関東以西に分布する常緑広葉樹イスノキに穴のないボール形の虫こぶを作るアブラムシは、虫こぶの内壁に針を刺して甘い汁を吸った後、液体の排せつ物を内壁のスポンジ状組織に吸収させているため、こぶの中で排せつ物で溺れ死ぬ心配がないことが分かった。産業技術総合研究所(茨城県つくば市)の沓掛磨也子研究員や深津武馬研究グループ長らが14日、英科学誌ネイチャー・コミュニケーションズに発表した。
沓掛研究員らは、アブラムシが植物の形や機能をどのように操作しているかを解明するため、遺伝子の変化を網羅的に調べる方針。
この「モンゼンイスアブラムシ」は、イスノキの芽に何らかの物質を注入し、直径5~10センチのボール形の虫こぶを作らせる。完全閉鎖状態で最大2000匹超が2年以上生息し、最終的に羽が生えた段階で穴を開けて飛び立ち、次の寄生先の木に移る。

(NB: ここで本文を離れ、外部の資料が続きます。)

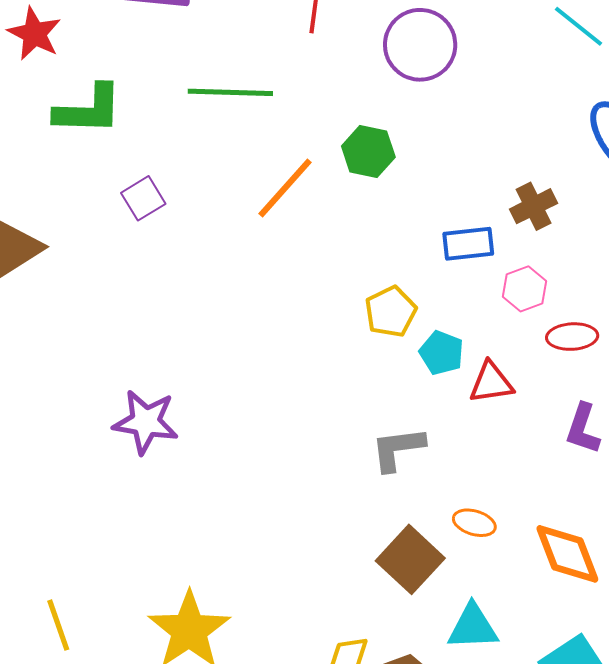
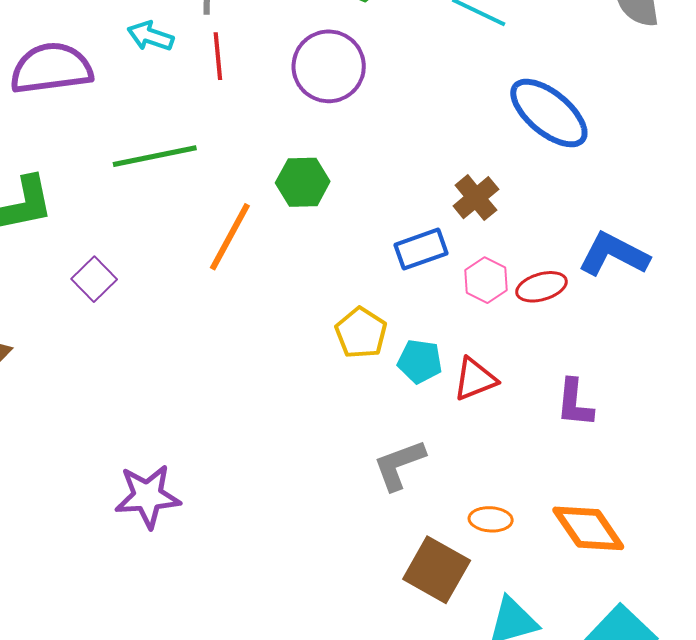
red ellipse: (572, 337) -> (542, 287), moved

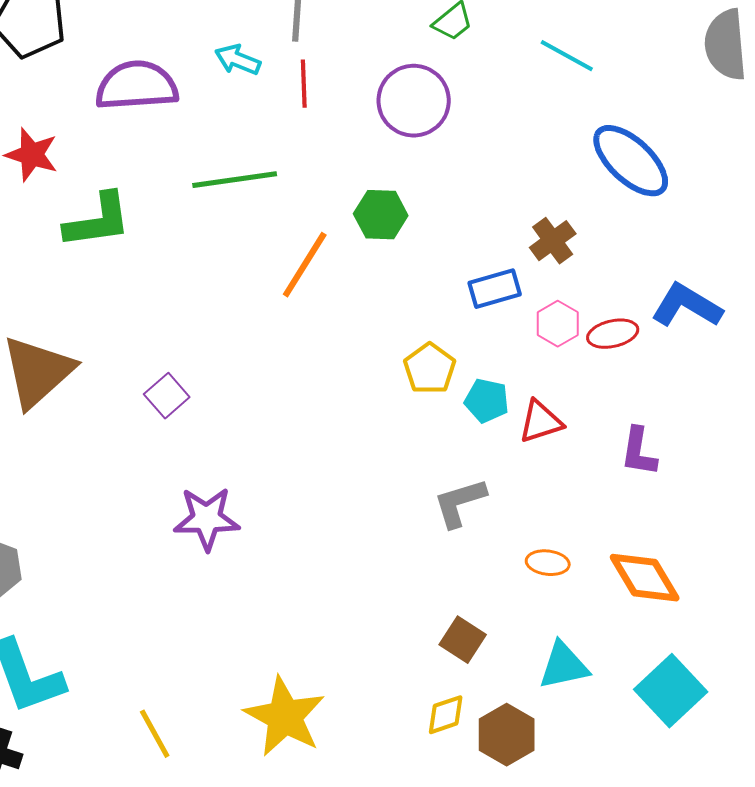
purple square: (94, 279) -> (167, 396), moved
brown square: (437, 570) -> (463, 640), moved, size x0.7

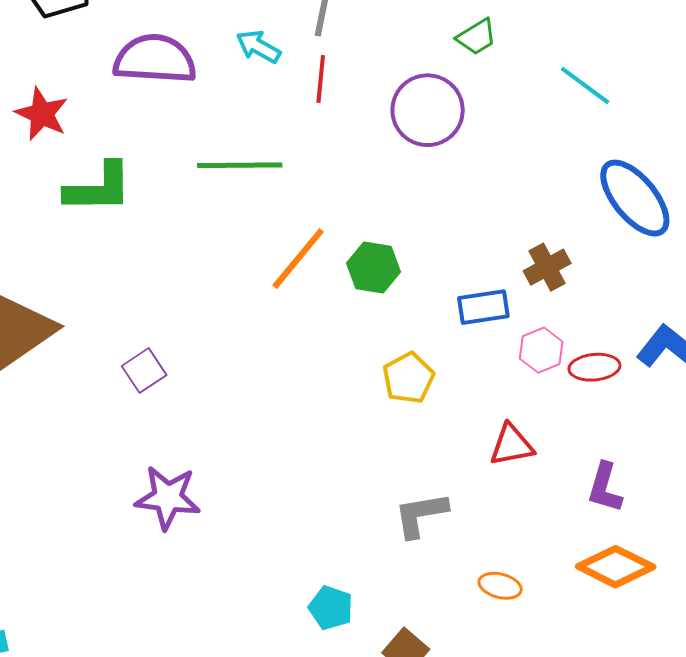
green hexagon: (381, 215) -> (374, 268), moved
cyan pentagon: (487, 401) -> (331, 608), moved
orange diamond: (645, 578) -> (616, 567), moved, turned -40

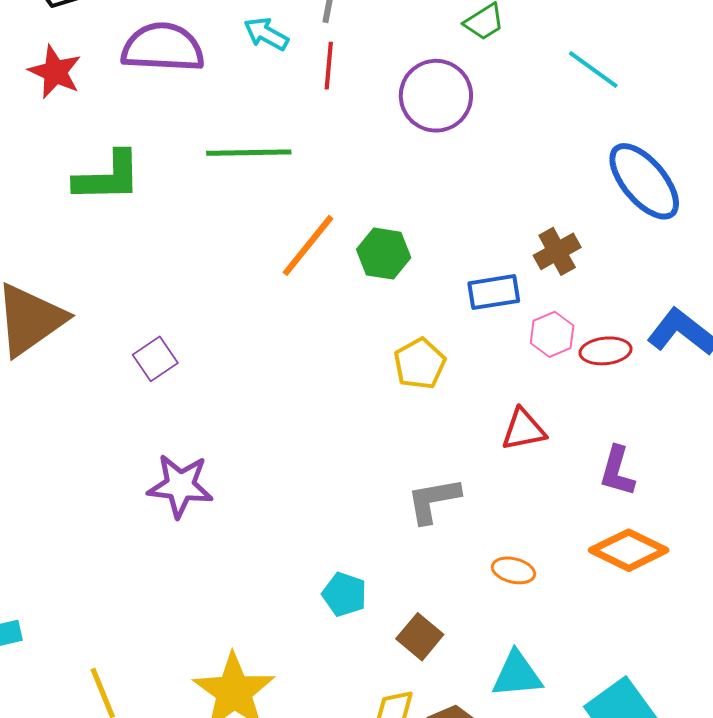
red star: (42, 114) -> (55, 72), moved

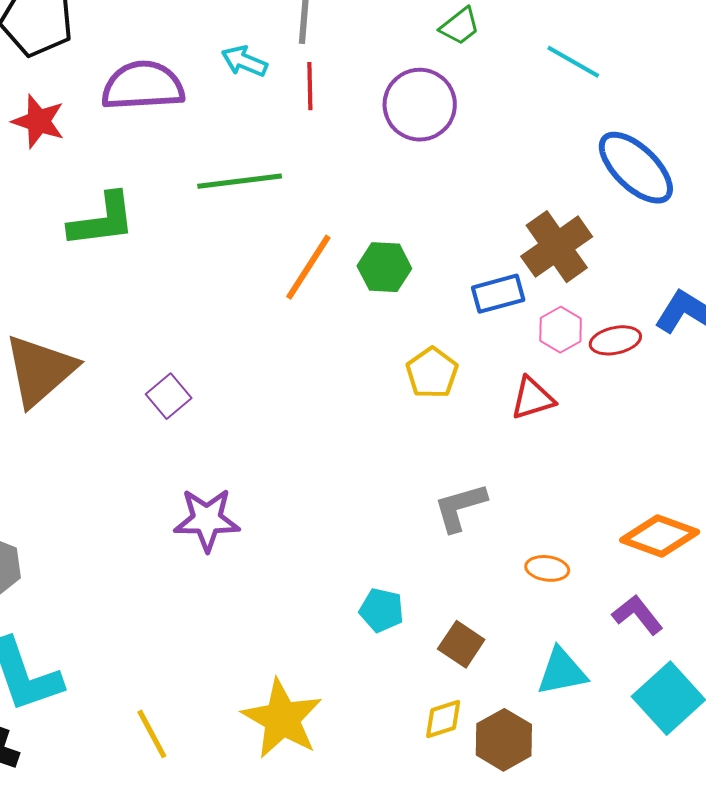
brown cross: (557, 251) -> (557, 247), size x1.5
red triangle: (523, 430) -> (533, 398), moved
purple L-shape: (617, 471) -> (638, 615), moved, turned 132

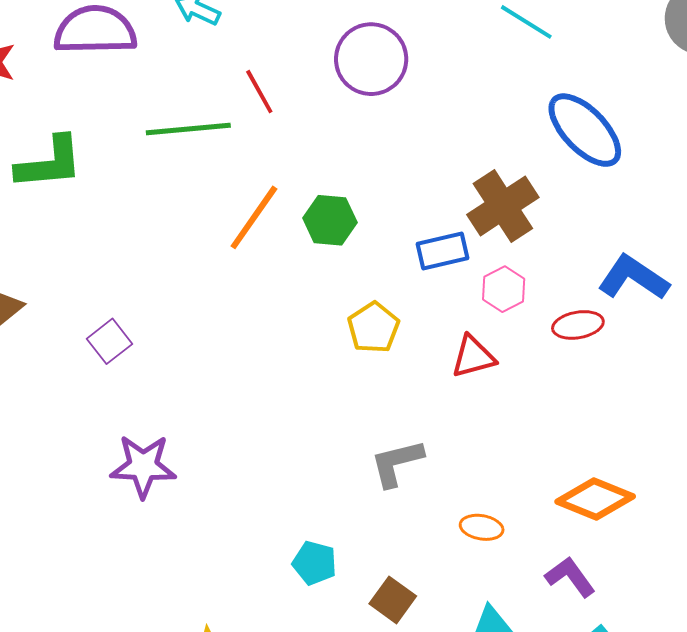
red line: (310, 86) -> (259, 92), moved, turned -30
red ellipse: (615, 340) -> (578, 325), moved

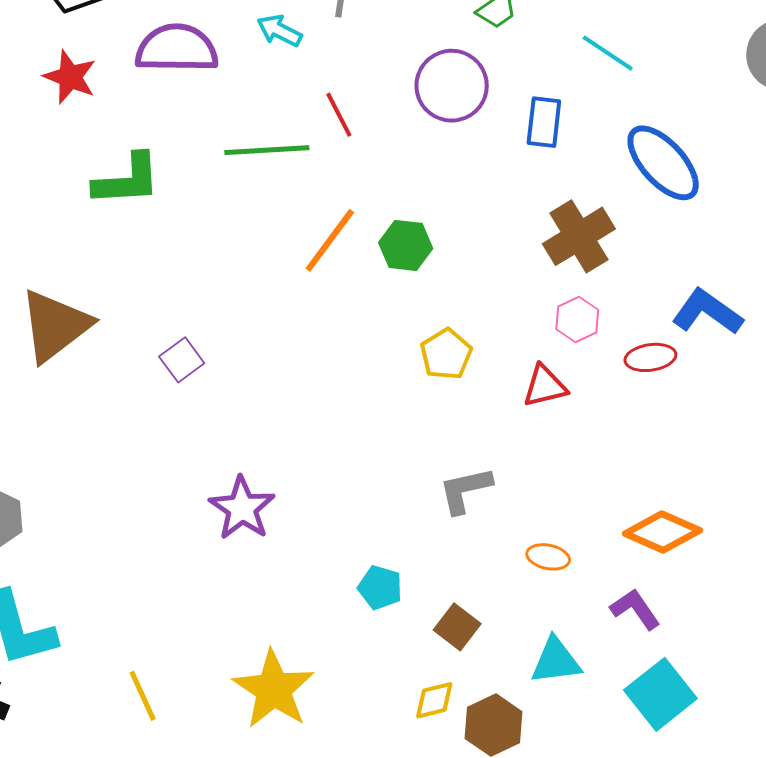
blue rectangle: (442, 251) -> (544, 122), moved, turned -72
purple star: (143, 466) -> (242, 508), moved, turned 30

アブラムシの中には開口部のある虫こぶを作る種がいて、その場合は兵隊役の幼虫が液体排せつ物を開口部から捨てている。沓掛研究員らは完全閉鎖型の虫こぶではどのように処理しているか不思議に思い、モンゼンイスアブラムシの虫こぶを切断し、赤く染めた薄い砂糖水を内部のスポンジ状組織に注入した。その結果、水や養分を運ぶ維管束が赤く染まり、吸収されることが分かった。
液体排せつ物は糖分の濃度が高いと吸収されにくいため、糖分の大部分を炭水化物の白い粉に変え、液体の濃度を下げていることも明らかになった。
時事通信 11月14日(水)1時17分配信
野菜類には殺虫剤をかけたくないので、天然の対策が必要です。